Location
- Beaufort County, North CarolinaEastern North Carolina United States

District information
- Type: Public
- Grades: PK–12
- Superintendent: Matthew Cheeseman
- Schools: 14
- Budget: $71,002,000
- NCES District ID: 3700330

Students and staff
- Students: 7,202
- Teachers: 510.70 (on FTE basis)
- Staff: 439.92 (on FTE basis)
- Student–teacher ratio: 14.10:1

Other information
- Website: www.beaufort.k12.nc.us

= Beaufort County Schools (North Carolina) =

School district in North Carolina, United States

Beaufort County Schools is a PK–12 graded school district serving Beaufort County, North Carolina. Its 14 schools serve 7,202 students as of the 2010–2011 school year.

==Student demographics==
For the 2010–2011 school year, Beaufort County Schools had a total population of 7,202 students and 510.70 teachers on a (FTE) basis. This produced a student-teacher ratio of 14.10:1. That same year, out of the student total, the gender ratio was 52% male to 48% female. The demographic group makeup was: White, 51%; Black, 33%; Hispanic, 2%; American Indian, 0%; and Asian/Pacific Islander, 0% (two or more races: 3%).
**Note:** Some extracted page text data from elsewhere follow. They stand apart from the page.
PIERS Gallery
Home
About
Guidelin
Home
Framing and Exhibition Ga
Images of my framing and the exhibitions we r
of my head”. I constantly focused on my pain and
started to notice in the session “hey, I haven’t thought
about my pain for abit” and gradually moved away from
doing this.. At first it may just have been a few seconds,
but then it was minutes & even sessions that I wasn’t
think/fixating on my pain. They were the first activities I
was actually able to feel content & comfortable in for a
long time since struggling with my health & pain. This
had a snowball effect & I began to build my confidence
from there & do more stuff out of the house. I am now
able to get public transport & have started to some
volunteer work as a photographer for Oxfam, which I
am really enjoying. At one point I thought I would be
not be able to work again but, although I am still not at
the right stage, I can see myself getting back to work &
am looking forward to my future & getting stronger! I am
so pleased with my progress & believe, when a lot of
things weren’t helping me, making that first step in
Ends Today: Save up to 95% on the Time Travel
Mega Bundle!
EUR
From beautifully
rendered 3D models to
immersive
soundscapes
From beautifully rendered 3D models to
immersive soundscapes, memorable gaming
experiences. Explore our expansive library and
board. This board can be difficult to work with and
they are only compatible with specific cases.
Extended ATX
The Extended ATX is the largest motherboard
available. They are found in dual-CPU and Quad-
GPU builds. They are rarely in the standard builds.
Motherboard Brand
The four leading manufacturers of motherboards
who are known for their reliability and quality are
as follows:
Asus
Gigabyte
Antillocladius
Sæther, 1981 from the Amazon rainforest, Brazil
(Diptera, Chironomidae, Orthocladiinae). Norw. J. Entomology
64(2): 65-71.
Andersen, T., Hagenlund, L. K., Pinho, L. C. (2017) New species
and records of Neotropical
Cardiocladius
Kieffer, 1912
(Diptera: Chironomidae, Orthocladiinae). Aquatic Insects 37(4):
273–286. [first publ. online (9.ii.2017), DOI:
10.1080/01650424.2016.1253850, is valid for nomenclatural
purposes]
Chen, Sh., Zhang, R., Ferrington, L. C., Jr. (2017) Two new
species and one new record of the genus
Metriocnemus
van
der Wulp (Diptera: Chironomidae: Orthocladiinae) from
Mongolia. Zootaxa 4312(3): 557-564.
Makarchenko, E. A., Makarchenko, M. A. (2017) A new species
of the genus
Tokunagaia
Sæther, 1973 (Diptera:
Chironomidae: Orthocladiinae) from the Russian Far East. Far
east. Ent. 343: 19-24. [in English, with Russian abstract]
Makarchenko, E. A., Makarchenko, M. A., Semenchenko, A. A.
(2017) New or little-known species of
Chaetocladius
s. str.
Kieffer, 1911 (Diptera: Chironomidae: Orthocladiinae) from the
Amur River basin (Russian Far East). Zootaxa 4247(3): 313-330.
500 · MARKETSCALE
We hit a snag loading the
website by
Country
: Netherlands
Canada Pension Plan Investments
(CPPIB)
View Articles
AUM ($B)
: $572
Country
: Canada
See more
For the same school year, 65.59% of the students received free and reduced-cost lunches.

==Governance==
The primary governing body of Beaufort County Schools follows a council–manager government format with a nine-member Board of Education appointing a Superintendent to run the day-to-day operations of the system. The school system currently resides in the North Carolina State Board of Education's First District.

===Board of education===
The nine members of the Board of Education are elected by districts and generally meet on the third Tuesday of each month. The current members of the board are:
- Eltha S. Booth (District 1)
- E. C. Peed (District 2)
- Barbara Boyd-Williams (District 3)
- Terry Williams (District 4, Chair)
- F. Mac Hodges (District 5)
- Teressa Banks (District 6)
- Robert Belcher (District 7)
- Carolyn Walker (District 8; Vice-Chair)
- Mike Isbell (District 9)

===Superintendent===
Don Phipps has been the superintendent of the system since January, 2010. He previously was an administrator with the Cumberland County Schools in Fayetteville, North Carolina.

==Member schools==
Beaufort County Schools has 14 schools ranging from pre-kindergarten to twelfth grade. Those eight schools are separated into four high schools, two middle schools, seven elementary schools, and one alternative school that covers grades 6–12.

===High schools===
- Beaufort County Early College High School (Washington)
- Beaufort County Ed Tech Center – alternative school; grades 6–12 (Washington)
- Northside High School (Pinetown)
- Southside High School (Chocowinity)
- Washington High School (Washington)

===K-8 schools===
- Bath Elementary School
- Northeast Elementary School

===Middle schools===
- Chocowinity Middle School
- P.S. Jones Middle School

===Elementary schools===
- Chocowinity Primary School
- Eastern Elementary School
- John Cotton Tayloe Elementary School
- John Small Elementary School
- Northeast Elementary School

==Athletics==
According to the North Carolina High School Athletic Association, for the 2011–2012 school year:

- Northside and Southside high schools are 1A schools in the 4 Rivers Conference.
- Washington High is a 3A school in the Coastal Conference.
- The Early College and the Ed Tech Center do not have athletic teams.